There are many variations to the competition that takes place in Olympic track cycling. At the Beijing Olympic games, you'll see the following individual track bike events:
- Individual pursuit
- Points race
In sprints, sometimes you'll get to see racers doing track stands, a strategic move where they come to a complete stop, balancing in place in order to force their opponent to take the lead spot. The tactic here is that the second rider then tucks in neatly behind his or her opponent, allowing them to set the pace and do the hard work pedaling in front. Then when it comes to the final, explosive sprint, the second place rider uses fresher legs to power past and take the victory.
Individual pursuit: In the individual pursuit, two riders compete head-to-head over a set distance. For men, it's 4000 meters/2.5 miles, while women race over 3000 meters/1.8 miles. The riders start from opposite points of the track, and the winner is the one who either catches his rival or records the best time overall. If one rider catches the other, the race ends at once, though the winner may still need to finish to record his overall time.
Points race: In this fascinating event, endurance and sprinting strength will determine who comes out on to in this 160-lap (40km) race. All competitors, one from each country, start at the same time. Riders score points during the event, and the top scorers at the end are the winners. The winner is the rider who primarily gains the most laps on the field and second, scores the most points by placing in one of the 20 sprints held in the course of the race, where the top four placers cash in.
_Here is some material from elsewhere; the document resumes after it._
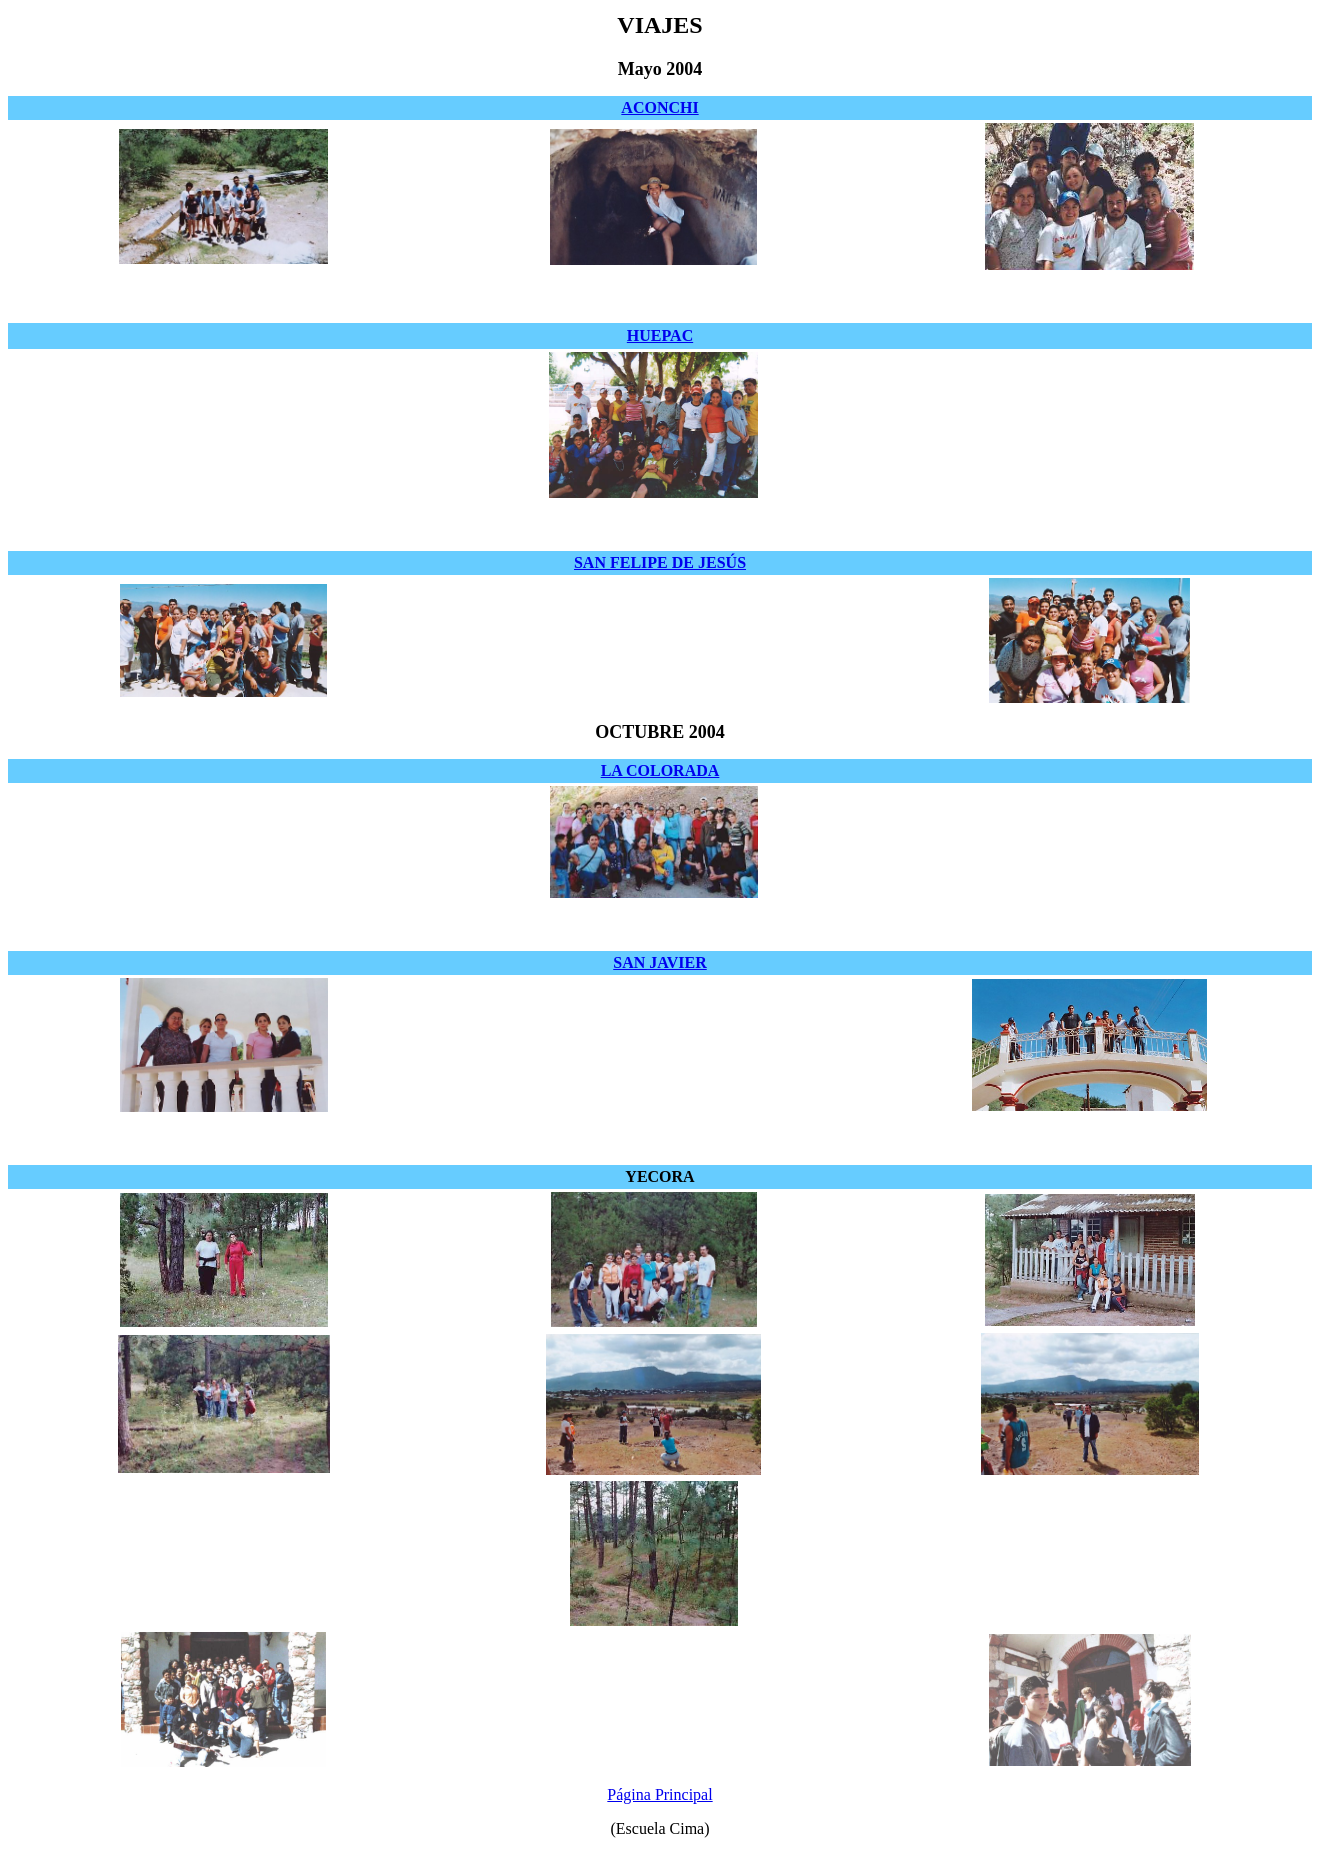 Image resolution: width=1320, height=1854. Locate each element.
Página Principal (659, 1794)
In the sprints -- which are every eighth lap -- the top finisher earns five points, and it goes to three points for second, two points for third and one point for fourth. Gaining a lap is weighed more heavily; usually points scored in the sprints factor in as a tiebreaker between several riders.
Keirin:: Originating in Japan and popular in Europe (where that version is known as Motorpace), Keirin is an eight-lap, 2000 m race in which a small motorbike paces the riders around the track for five-and-a-half laps. Because the motorbike provides a slipstream, the cyclists can go at much higher speeds in Keirin than in other track races.
The riders follow the motorbike at faster and faster speeds (going from 25 kmph to 45 kmph) with only inches between them until the final lap when the motorbike peels away and the racers give it all they've got for the last two-and-a-half-laps, busting it in a mad sprint for the finish.
Much of the action in Keirin comes as riders jockey for the best position immediately behind the motorbike. It's not a full contact sport by any means, but riders aren't exactly hands-off either as they attempt to manuever themselves into the prime spot for the sprint.